I felt a cold chill. Joker must have done something truly awful to get that look from Bruce. Dozens, maybe hundreds of people must have died -

“...What did he do?”

Batman mumbled something.

“Bruce, I can take it. Please tell me. What did Joker do?”

HE GLUED RUBBER NIPPLES TO THEIR BATSUITS, OKAY!?”

I clapped my hand over my mouth so hard I nearly clawed my own cheek.

“It is NOT FUNNY Selina. The costume designer liked the changes and they wanted to hire JOKER as a consultant. HIRE HIM!!”

I flopped to my knees as if bowled over by a Bat-fist. They just gave out under me. Poor Bruce, but I couldn't stop laughing.

Batman folded his arms, and levelled his best bat-scowl at me. Nope. Didn't stop the SmileX-alike hysterics he'd managed to reduce me to. Finally I managed to wrest control of my breathing.

“Are you finished?” He growled.

“Y-yes. Sorry, stud.” I wiped my eyes with the back of my glove, and looked up at him from my knee-flopped sit on the rooftop. “Just...images of Joker winding up as a host on FAB! ... and you, swinging around in a bat-*snort*-nipple suit...must be really cold in the cave...”

“Selina, it's no laughing matter. Joker's still at large.”

“Allright, you've made the point." I purred at him, sliding up his legs and body till we were face to face - “...did you at least grab one of the suits?
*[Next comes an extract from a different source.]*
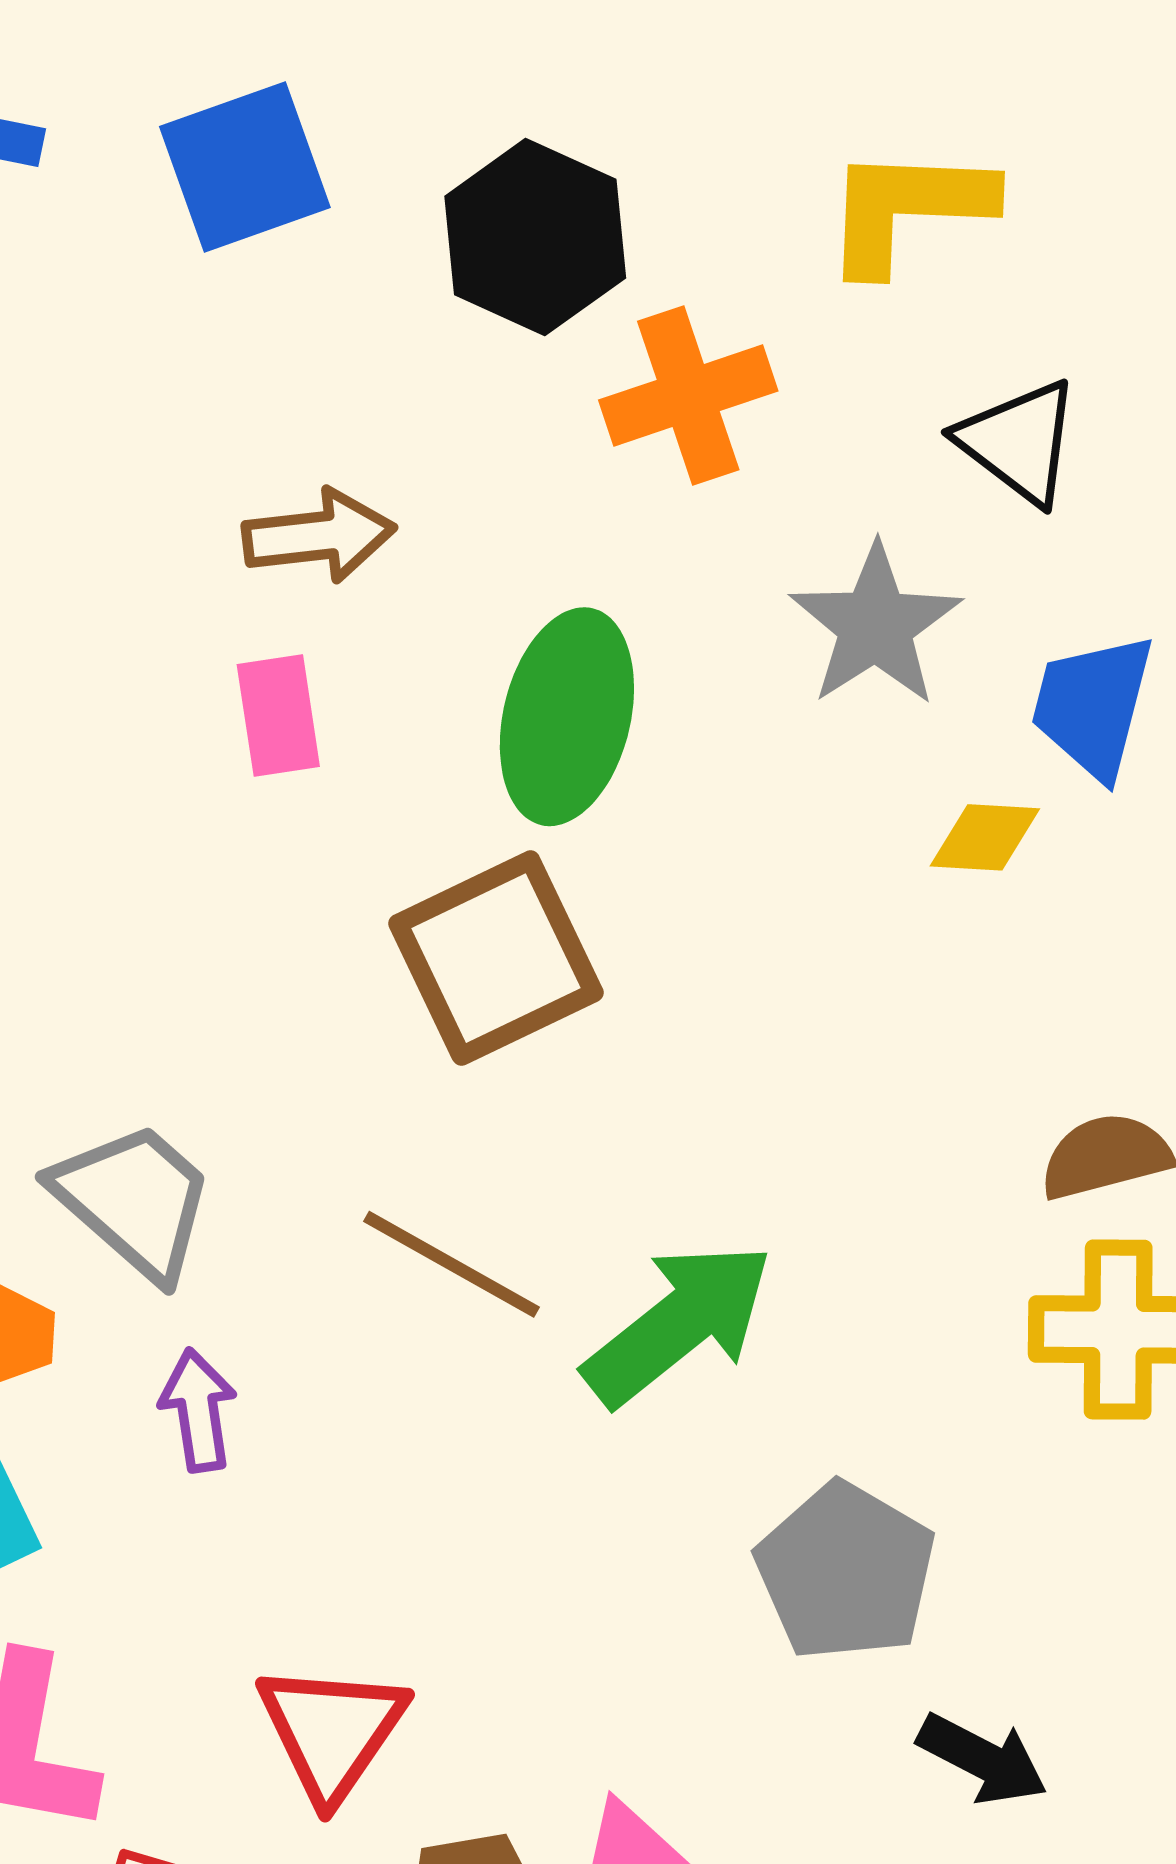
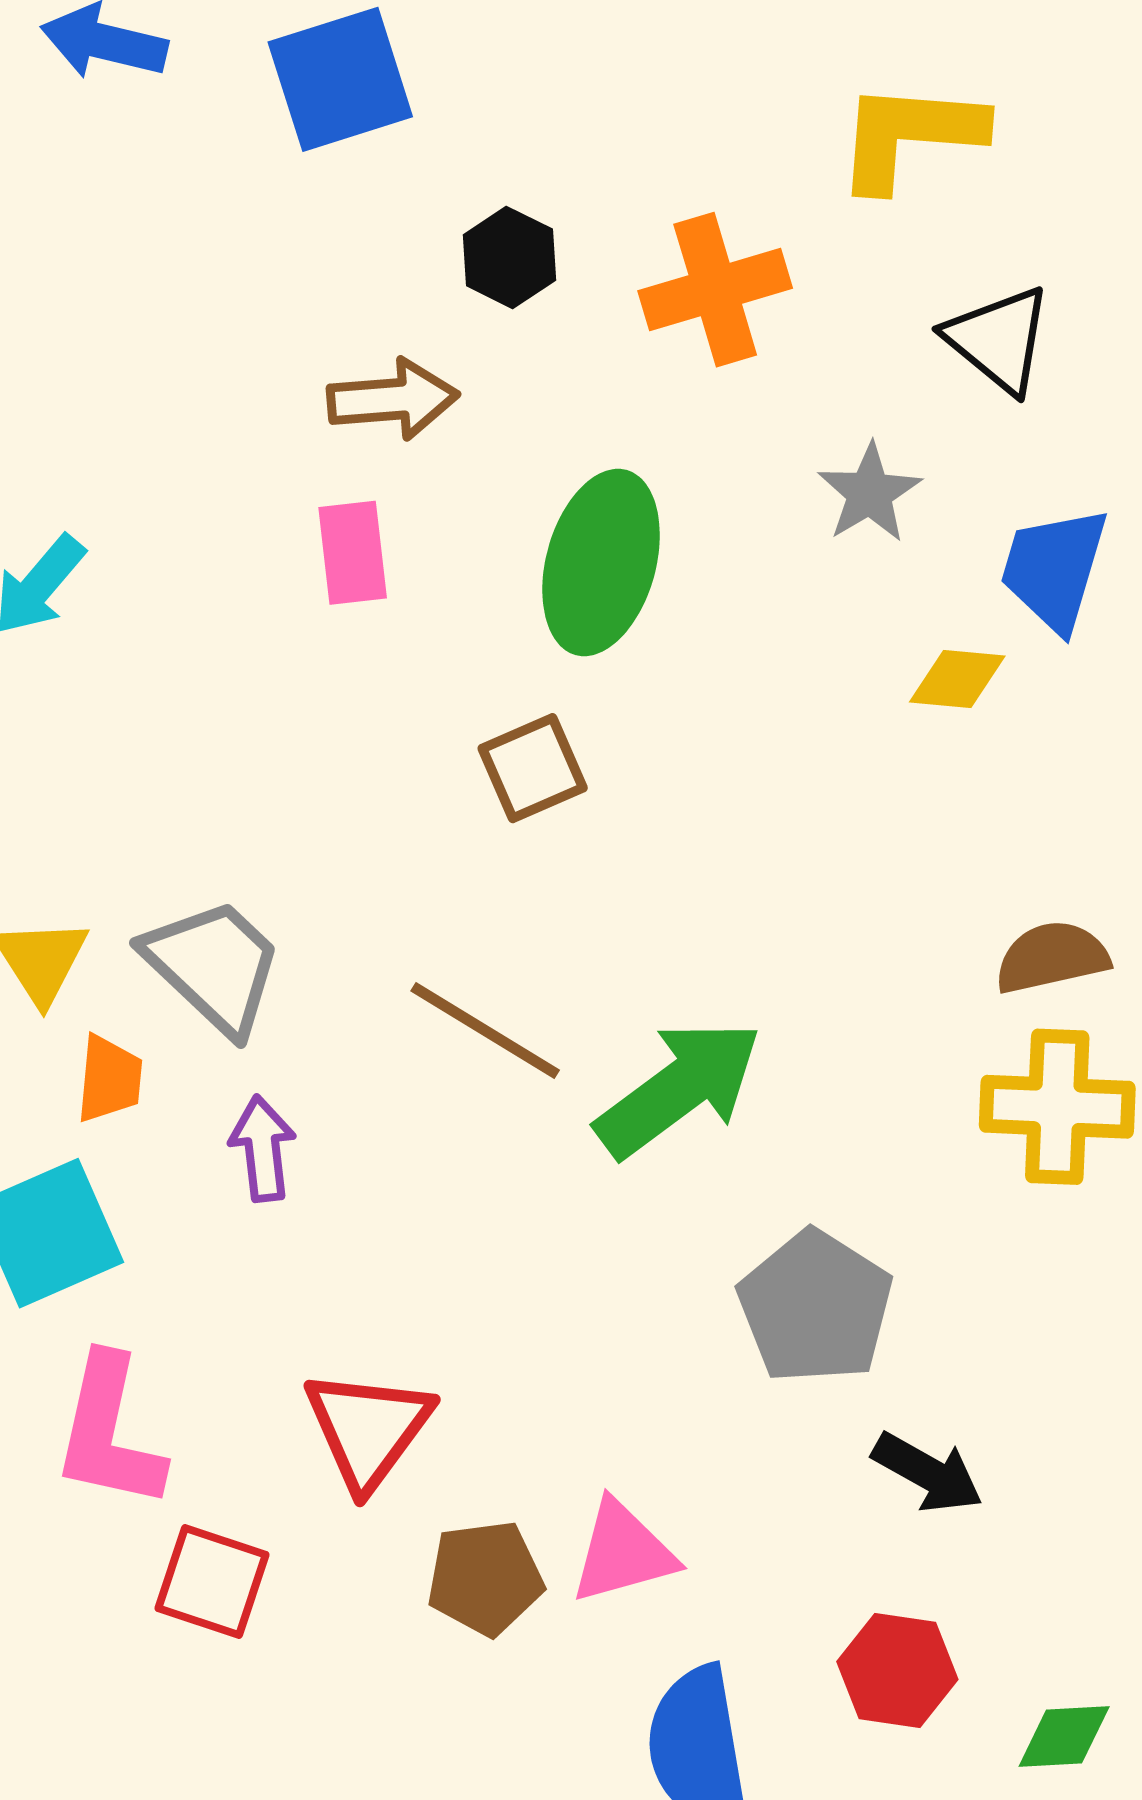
black hexagon: (535, 237) -> (509, 257), moved, size x0.6
gray star: (875, 625) -> (869, 493), size x0.7
brown square: (496, 958) -> (533, 768), size x0.6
I might like the changes too.”

“Ha. Ha.” Batman wouldn't deign to smirk at that. His mouth stayed a thin, pursed line. I kissed it anyway.

“You're sexy when you're swallowing your pride. Serious though, how'd he get away?”

“I...” Batman scowled again, and cleared his throat.  “I almost had him. I tracked him to the costume department and then -”

“Mm?”

“Then I met the director.”

“Don't tell me he wanted to hire you too.”

“No” Batman gravelled. “He thought I already was hired. He - kept calling me 'Christian'. I told him two dozen times that I was Batman. He refused to believe me. That stubborn, insolent -”

Selina Kyle held her face together, because Catwoman's Cheshire smirk might have made him clam up and ruin the story.

“- said “I appreciate the depth of your Method acting there, Christian, but we have to keep to schedule” - I told him I had to apprehend the Joker, lives were at stake...he told me Heath was in makeup and wouldn't be ready for fifteen and I was absolutely required at the Batcave set -”

Images of a fretting Hollywood director - though to be fair, this guy was supposed to be English - herding the real Batman in front of the lights and cameras thinking he was the actor playing himself were just too damn surreal.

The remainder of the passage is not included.